A hive of activity is an apt description for Macca this week. Our science projects have wasted no time in getting under way. Many of the summer crew have previously spent multiple seasons on the sponge, and have quickly settled back in to life on Macca.
Aleks T headed directly into the field, cutting a striking figure with his giant backpack with two huge antennae sticking out of the top. We are all amused as to how he stayed upright in the winds of the past week!
Our remediation team of Robbie, Helena, and Terry are already busy around station taking samples whilst avoiding the exploding weaner population. Robbie hosted ‘Show and Tell’ on Wednesday night with an interesting presentation on the human footprint left by years of occupation of the isthmus.
Kris and Kim have been based down at Hurd Point for the past week, setting up home for a three week stint down at the hut to commence their work on threatened sea bird populations, namely giant petrels and albatross. Their work takes them to some of the steepest slopes and cliffs around the island.
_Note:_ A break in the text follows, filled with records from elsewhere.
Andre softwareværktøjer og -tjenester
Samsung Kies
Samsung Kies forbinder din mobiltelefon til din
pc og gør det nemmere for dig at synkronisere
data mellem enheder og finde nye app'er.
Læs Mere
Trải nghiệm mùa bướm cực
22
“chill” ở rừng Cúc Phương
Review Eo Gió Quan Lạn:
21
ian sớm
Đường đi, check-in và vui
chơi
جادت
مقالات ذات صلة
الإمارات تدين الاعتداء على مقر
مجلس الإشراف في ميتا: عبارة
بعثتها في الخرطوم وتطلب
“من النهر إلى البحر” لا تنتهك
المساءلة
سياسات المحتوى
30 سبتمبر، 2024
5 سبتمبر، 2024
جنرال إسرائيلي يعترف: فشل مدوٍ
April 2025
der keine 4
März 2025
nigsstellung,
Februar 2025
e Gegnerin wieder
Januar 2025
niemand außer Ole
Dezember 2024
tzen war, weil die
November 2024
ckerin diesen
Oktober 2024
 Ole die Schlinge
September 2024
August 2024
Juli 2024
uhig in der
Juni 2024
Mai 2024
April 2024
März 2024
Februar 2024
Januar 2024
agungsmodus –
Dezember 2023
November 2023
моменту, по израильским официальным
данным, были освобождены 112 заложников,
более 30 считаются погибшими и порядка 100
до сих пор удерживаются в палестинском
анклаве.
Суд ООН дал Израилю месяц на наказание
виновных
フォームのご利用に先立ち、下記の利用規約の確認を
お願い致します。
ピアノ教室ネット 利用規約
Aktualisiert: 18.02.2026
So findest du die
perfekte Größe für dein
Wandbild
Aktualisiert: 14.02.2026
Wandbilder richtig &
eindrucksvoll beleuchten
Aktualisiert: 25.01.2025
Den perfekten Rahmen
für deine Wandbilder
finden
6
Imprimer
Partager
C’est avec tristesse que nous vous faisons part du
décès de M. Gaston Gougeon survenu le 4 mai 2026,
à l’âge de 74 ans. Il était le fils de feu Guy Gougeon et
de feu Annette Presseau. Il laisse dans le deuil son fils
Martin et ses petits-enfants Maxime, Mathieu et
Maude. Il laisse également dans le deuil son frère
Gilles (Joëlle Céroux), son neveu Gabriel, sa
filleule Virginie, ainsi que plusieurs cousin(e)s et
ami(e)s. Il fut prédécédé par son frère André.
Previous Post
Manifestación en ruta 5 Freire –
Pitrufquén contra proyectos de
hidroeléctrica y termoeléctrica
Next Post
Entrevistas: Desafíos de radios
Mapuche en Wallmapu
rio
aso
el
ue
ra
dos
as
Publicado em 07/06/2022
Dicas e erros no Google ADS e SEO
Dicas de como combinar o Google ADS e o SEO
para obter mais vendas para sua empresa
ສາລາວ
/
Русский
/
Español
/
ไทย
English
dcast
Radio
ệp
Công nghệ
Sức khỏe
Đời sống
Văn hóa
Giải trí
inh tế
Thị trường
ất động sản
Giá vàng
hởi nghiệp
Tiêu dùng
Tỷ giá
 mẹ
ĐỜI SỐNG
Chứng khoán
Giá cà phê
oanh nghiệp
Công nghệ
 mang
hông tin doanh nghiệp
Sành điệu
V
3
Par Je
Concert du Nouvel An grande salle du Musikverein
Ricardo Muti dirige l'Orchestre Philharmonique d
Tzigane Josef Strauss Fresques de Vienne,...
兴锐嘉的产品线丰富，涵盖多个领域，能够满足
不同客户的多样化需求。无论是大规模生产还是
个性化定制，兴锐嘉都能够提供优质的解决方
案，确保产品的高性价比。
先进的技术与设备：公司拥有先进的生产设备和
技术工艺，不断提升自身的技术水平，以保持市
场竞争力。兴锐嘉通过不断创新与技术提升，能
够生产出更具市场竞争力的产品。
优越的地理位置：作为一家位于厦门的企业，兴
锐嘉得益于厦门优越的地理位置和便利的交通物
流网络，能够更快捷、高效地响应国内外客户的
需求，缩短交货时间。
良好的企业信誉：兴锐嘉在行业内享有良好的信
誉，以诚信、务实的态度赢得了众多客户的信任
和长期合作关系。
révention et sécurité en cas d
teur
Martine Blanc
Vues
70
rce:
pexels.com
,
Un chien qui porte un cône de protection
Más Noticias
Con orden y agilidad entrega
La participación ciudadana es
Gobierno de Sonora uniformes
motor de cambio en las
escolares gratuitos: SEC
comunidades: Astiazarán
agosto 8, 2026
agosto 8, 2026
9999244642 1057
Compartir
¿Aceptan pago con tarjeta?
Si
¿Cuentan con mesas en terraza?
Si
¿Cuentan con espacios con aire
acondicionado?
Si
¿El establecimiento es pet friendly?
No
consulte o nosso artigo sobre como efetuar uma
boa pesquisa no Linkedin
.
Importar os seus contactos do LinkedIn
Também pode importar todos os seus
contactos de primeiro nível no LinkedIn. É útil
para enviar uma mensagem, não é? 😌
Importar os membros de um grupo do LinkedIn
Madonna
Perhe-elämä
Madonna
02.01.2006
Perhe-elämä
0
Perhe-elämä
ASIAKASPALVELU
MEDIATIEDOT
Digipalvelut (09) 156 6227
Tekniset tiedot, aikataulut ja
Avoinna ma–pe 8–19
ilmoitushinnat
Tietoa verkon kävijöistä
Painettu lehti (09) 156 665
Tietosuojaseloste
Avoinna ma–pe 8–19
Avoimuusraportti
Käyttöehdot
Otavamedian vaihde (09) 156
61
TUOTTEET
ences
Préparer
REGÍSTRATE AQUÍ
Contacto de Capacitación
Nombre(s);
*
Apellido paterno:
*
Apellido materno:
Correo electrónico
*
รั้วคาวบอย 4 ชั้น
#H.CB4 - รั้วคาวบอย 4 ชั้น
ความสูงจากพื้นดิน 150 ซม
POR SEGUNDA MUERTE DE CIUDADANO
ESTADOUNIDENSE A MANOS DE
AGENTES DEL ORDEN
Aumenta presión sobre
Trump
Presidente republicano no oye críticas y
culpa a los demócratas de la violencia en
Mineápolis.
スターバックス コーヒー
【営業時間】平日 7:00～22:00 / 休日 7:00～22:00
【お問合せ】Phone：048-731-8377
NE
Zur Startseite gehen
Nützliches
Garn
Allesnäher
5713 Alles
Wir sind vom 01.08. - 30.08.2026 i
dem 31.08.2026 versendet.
They have been accompanied by field training officer, Psycho, to assist in negotiating the trickier sections of terrain.
A small party of Robbie, Helena, Terry, Lou and Jac headed out on Saturday to visit Secluded Bay on North Head, to take advantage of being able to see the light-mantled sooty albatross choosing nest sites. This part of the island is a special management area (SMA) and is only accessible for a very short period of time.
Halloween was celebrated on station on Saturday night, with a ghoulish smorgasbord meal shaped like a torso prepared by Doc Marion. Newcomers to station were inducted on the foosball table, and the dance floor received a workout for the first time in a while!
Melbourne Cup was celebrated on station Tuesday with a delayed screening of the race. The ‘Race that stops a Nation’ did NOT stop a station, on account of by the time that we were able to download the race it was already 1830 hours! We gathered in the mess in the evening, complete with race wear appropriate hats (which had a striking resemblance to Halloween at times) and fascinators, to cheer on our horses drawn in the sweep. Ranger Andrea emerged victorious.
The TASPARKS rangers have been out in the field as well, busy with preparations for the first tourist ship arrivals. Our ranger in charge Andrea, has been busy working closely with our incoming Ranger in Charge Paul. Summer Ranger Rowena has been flat out getting biosecurity measures in place for the influx of visitors, and wildlife ranger, Anna, has been making grand plans for the skua census.